» Action item: Although the entries contain pictures, your copy should hold only their exact text.

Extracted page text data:
============
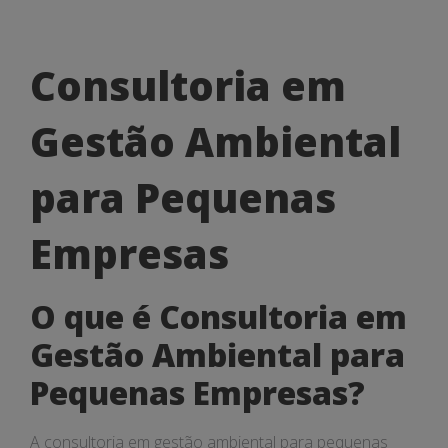
Consultoria
Consultoria em
em
Gestão Ambiental
Gestão
Ambiental
para Pequenas
para
Empresas
Pequenas
Empresas
O que é Consultoria em
Gestão Ambiental para
Pequenas Empresas?
A consultoria em gestão ambiental para pequenas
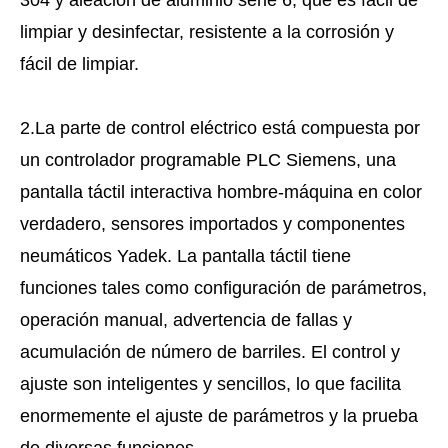
304 y aleación de aluminio serie 6, que es fácil de
limpiar y desinfectar, resistente a la corrosión y
fácil de limpiar.
2.La parte de control eléctrico está compuesta por
un controlador programable PLC Siemens, una
pantalla táctil interactiva hombre-máquina en color
verdadero, sensores importados y componentes
neumáticos Yadek. La pantalla táctil tiene
funciones tales como configuración de parámetros,
operación manual, advertencia de fallas y
acumulación de número de barriles. El control y
ajuste son inteligentes y sencillos, lo que facilita
enormemente el ajuste de parámetros y la prueba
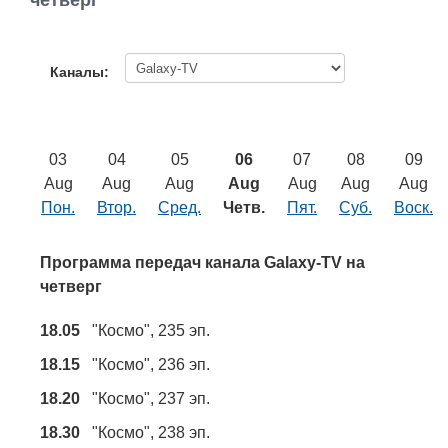
четверг
Работа
Афиша
Каналы:
Объявления
03
04
05
06
07
08
09
Транспорт
Aug
Aug
Aug
Aug
Aug
Aug
Aug
Пон.
Втор.
Сред.
Четв.
Пят.
Суб.
Воск.
Погода
Программа передач канала Galaxy-TV на
Курсы валют
четверг
18.05
"Космо", 235 эп.
Еще
18.15
"Космо", 236 эп.
18.20
"Космо", 237 эп.
18.30
"Космо", 238 эп.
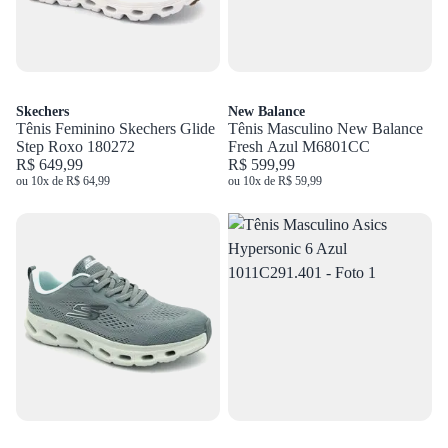
Skechers
New Balance
Tênis Feminino Skechers Glide
Tênis Masculino New Balance
Step Roxo 180272
Fresh Azul M6801CC
R$ 649,99
R$ 599,99
ou 10x de R$ 64,99
ou 10x de R$ 59,99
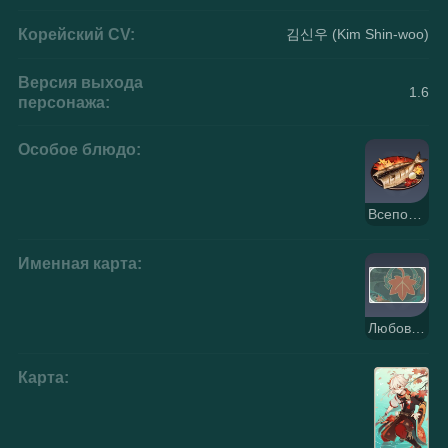
Корейский CV:
김신우 (Kim Shin-woo)
Версия выхода
1.6
персонажа:
Особое блюдо:
Всепогодная красота
Именная карта:
Любование клёном
Карта:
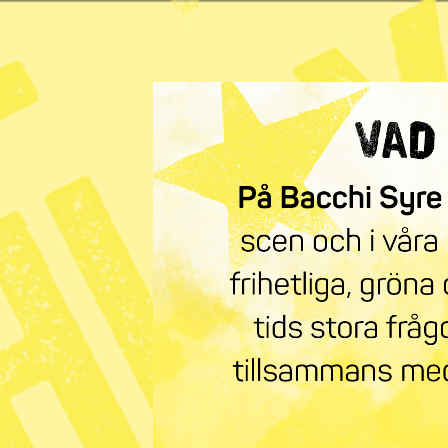
main
content
– för dig som vill förä
Nyheter
Opinion
Feature
Ä
ANNONS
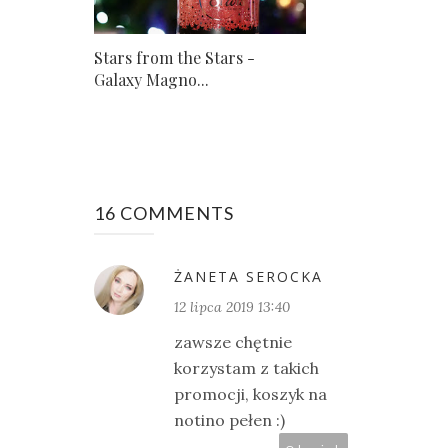
Stars from the Stars -
Galaxy Magno...
16 COMMENTS
ŻANETA SEROCKA
12 lipca 2019 13:40
zawsze chętnie
korzystam z takich
promocji, koszyk na
notino pełen :)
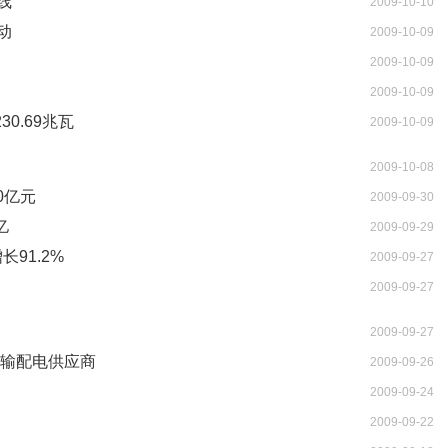
线
2009-10-10
动
2009-10-09
2009-10-09
2009-10-09
0.69兆瓦
2009-10-09
2009-10-08
0亿元
2009-09-30
亿
2009-09-29
91.2%
2009-09-27
2009-09-27
2009-09-27
球输配电供应商
2009-09-26
2009-09-24
2009-09-22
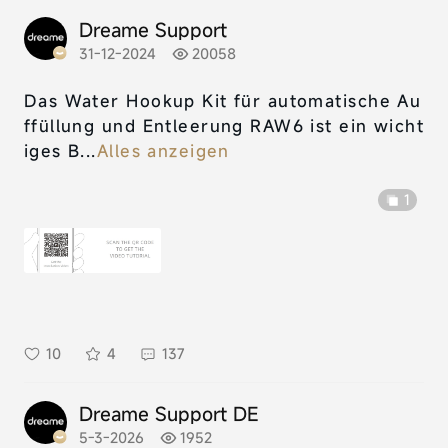
Dreame Support
31-12-2024
20058
Das Water Hookup Kit für automatische Au
ffüllung und Entleerung RAW6 ist ein wicht
iges B...
Alles anzeigen
1
10
4
137
Dreame Support DE
5-3-2026
1952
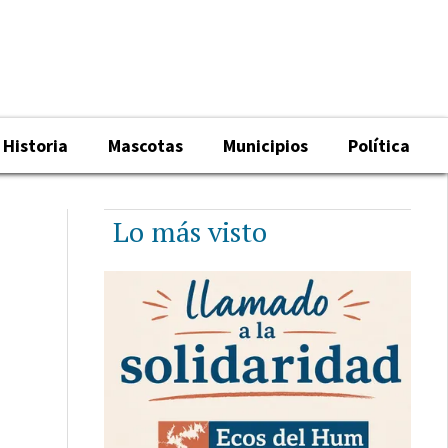
Historia
Mascotas
Municipios
Política
Lo más visto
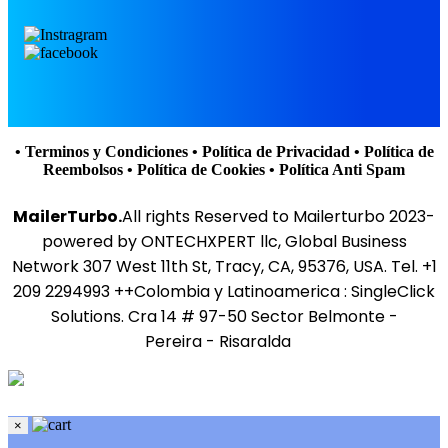
• Terminos y Condiciones
• Política de Privacidad
• Política de
Reembolsos
• Política de Cookies
• Política Anti Spam
MailerTurbo.
All rights Reserved to Mailerturbo 2023-
powered by ONTECHXPERT llc, Global Business
Network 307 West 11th St, Tracy, CA, 95376, USA. Tel. +1
209 2294993 ++Colombia y Latinoamerica : SingleClick
Solutions. Cra 14 # 97-50 Sector Belmonte -
Pereira - Risaralda
×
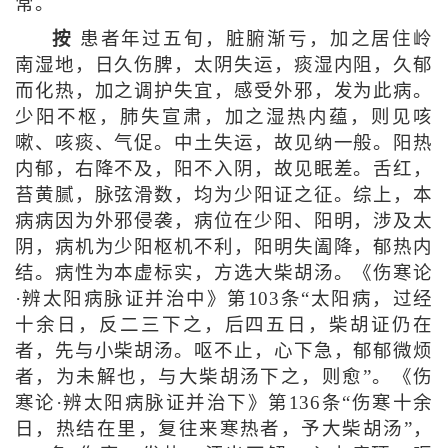
常。
按
患者年过五旬，脏腑渐亏，加之居住岭
南湿地，日久伤脾，太阴失运，痰湿内阻，久郁
而化热，加之调护失宜，感受外邪，发为此病。
少阳不枢，肺失宣肃，加之湿热内蕴，则见咳
嗽、咳痰、气促。中土失运，故见纳一般。阳热
内郁，右降不及，阳不入阴，故见眠差。舌红，
苔黄腻，脉弦滑数，均为少阳证之征。综上，本
病病因为外邪侵袭，病位在少阳、阳明，涉及太
阴，病机为少阳枢机不利，阳明失阖降，郁热内
结。病性为本虚标实，方选大柴胡汤。《伤寒论
·辨太阳病脉证并治中》第103条“太阳病，过经
十余日，反二三下之，后四五日，柴胡证仍在
者，先与小柴胡汤。呕不止，心下急，郁郁微烦
者，为未解也，与大柴胡汤下之，则愈”。《伤
寒论·辨太阳病脉证并治下》第136条“伤寒十余
日，热结在里，复往来寒热者，予大柴胡汤”，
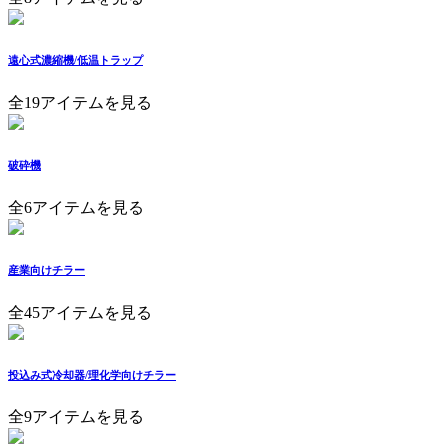
遠心式濃縮機/低温トラップ
全19アイテムを見る
破砕機
全6アイテムを見る
産業向けチラー
全45アイテムを見る
投込み式冷却器/理化学向けチラー
全9アイテムを見る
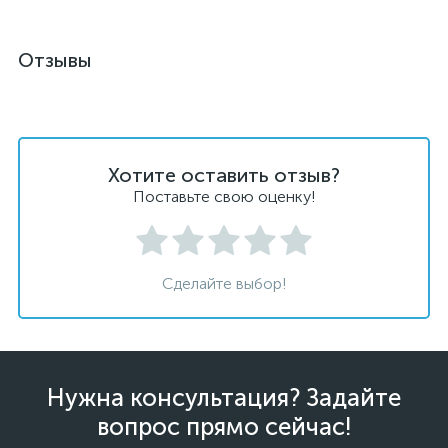
Отзывы
Хотите оставить отзыв?
Поставьте свою оценку!
Сделайте выбор!
Нужна консультация? Задайте
вопрос прямо сейчас!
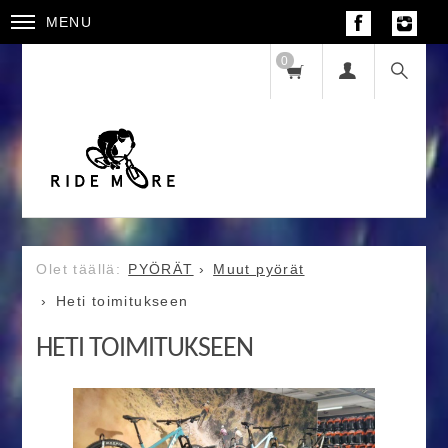
MENU
0
PYÖRÄT
Muut pyörät
Heti toimitukseen
HETI TOIMITUKSEEN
============
» Exercise result:
Consultoria
Consultoria em
em
Gestão Ambiental
Gestão
Ambiental
para Pequenas
para
Empresas
Pequenas
Empresas
O que é Consultoria em
Gestão Ambiental para
Pequenas Empresas?
A consultoria em gestão ambiental para pequenas
304 y aleación de aluminio serie 6, que es fácil de
limpiar y desinfectar, resistente a la corrosión y
fácil de limpiar.
2.La parte de control eléctrico está compuesta por
un controlador programable PLC Siemens, una
pantalla táctil interactiva hombre-máquina en color
verdadero, sensores importados y componentes
neumáticos Yadek. La pantalla táctil tiene
funciones tales como configuración de parámetros,
operación manual, advertencia de fallas y
acumulación de número de barriles. El control y
ajuste son inteligentes y sencillos, lo que facilita
enormemente el ajuste de parámetros y la prueba
четверг
Работа
Афиша
Каналы:
Объявления
03
04
05
06
07
08
09
Транспорт
Aug
Aug
Aug
Aug
Aug
Aug
Aug
Пон.
Втор.
Сред.
Четв.
Пят.
Суб.
Воск.
Погода
Программа передач канала Galaxy-TV на
Курсы валют
четверг
18.05
"Космо", 235 эп.
Еще
18.15
"Космо", 236 эп.
18.20
"Космо", 237 эп.
18.30
"Космо", 238 эп.
Skechers
New Balance
Tênis Feminino Skechers Glide
Tênis Masculino New Balance
Step Roxo 180272
Fresh Azul M6801CC
R$ 649,99
R$ 599,99
ou 10x de R$ 64,99
ou 10x de R$ 59,99
Корейский CV:
김신우 (Kim Shin-woo)
Версия выхода
1.6
персонажа:
Особое блюдо:
Всепогодная красота
Именная карта:
Любование клёном
Карта:
main
content
– för dig som vill förä
Nyheter
Opinion
Feature
Ä
ANNONS
Stars from the Stars -
Galaxy Magno...
16 COMMENTS
ŻANETA SEROCKA
12 lipca 2019 13:40
zawsze chętnie
korzystam z takich
promocji, koszyk na
notino pełen :)
线
2009-10-10
动
2009-10-09
2009-10-09
2009-10-09
0.69兆瓦
2009-10-09
2009-10-08
0亿元
2009-09-30
亿
2009-09-29
91.2%
2009-09-27
2009-09-27
2009-09-27
球输配电供应商
2009-09-26
2009-09-24
2009-09-22
Dreame Support
31-12-2024
20058
Das Water Hookup Kit für automatische Au
ffüllung und Entleerung RAW6 ist ein wicht
iges B...
Alles anzeigen
1
10
4
137
Dreame Support DE
5-3-2026
1952
Historia
Mascotas
Municipios
Política
Lo más visto
• Terminos y Condiciones
• Política de Privacidad
• Política de
Reembolsos
• Política de Cookies
• Política Anti Spam
MailerTurbo.
All rights Reserved to Mailerturbo 2023-
powered by ONTECHXPERT llc, Global Business
Network 307 West 11th St, Tracy, CA, 95376, USA. Tel. +1
209 2294993 ++Colombia y Latinoamerica : SingleClick
Solutions. Cra 14 # 97-50 Sector Belmonte -
Pereira - Risaralda
×
常。
按
患者年过五旬，脏腑渐亏，加之居住岭
南湿地，日久伤脾，太阴失运，痰湿内阻，久郁
而化热，加之调护失宜，感受外邪，发为此病。
少阳不枢，肺失宣肃，加之湿热内蕴，则见咳
嗽、咳痰、气促。中土失运，故见纳一般。阳热
内郁，右降不及，阳不入阴，故见眠差。舌红，
苔黄腻，脉弦滑数，均为少阳证之征。综上，本
病病因为外邪侵袭，病位在少阳、阳明，涉及太
阴，病机为少阳枢机不利，阳明失阖降，郁热内
结。病性为本虚标实，方选大柴胡汤。《伤寒论
·辨太阳病脉证并治中》第103条“太阳病，过经
十余日，反二三下之，后四五日，柴胡证仍在
者，先与小柴胡汤。呕不止，心下急，郁郁微烦
者，为未解也，与大柴胡汤下之，则愈”。《伤
寒论·辨太阳病脉证并治下》第136条“伤寒十余
日，热结在里，复往来寒热者，予大柴胡汤”，
遠心式濃縮機/低温トラップ
全19アイテムを見る
破砕機
全6アイテムを見る
産業向けチラー
全45アイテムを見る
投込み式冷却器/理化学向けチラー
全9アイテムを見る
Отзывы
Хотите оставить отзыв?
Поставьте свою оценку!
Сделайте выбор!
Нужна консультация? Задайте
вопрос прямо сейчас!
MENU
0
PYÖRÄT
Muut pyörät
Heti toimitukseen
HETI TOIMITUKSEEN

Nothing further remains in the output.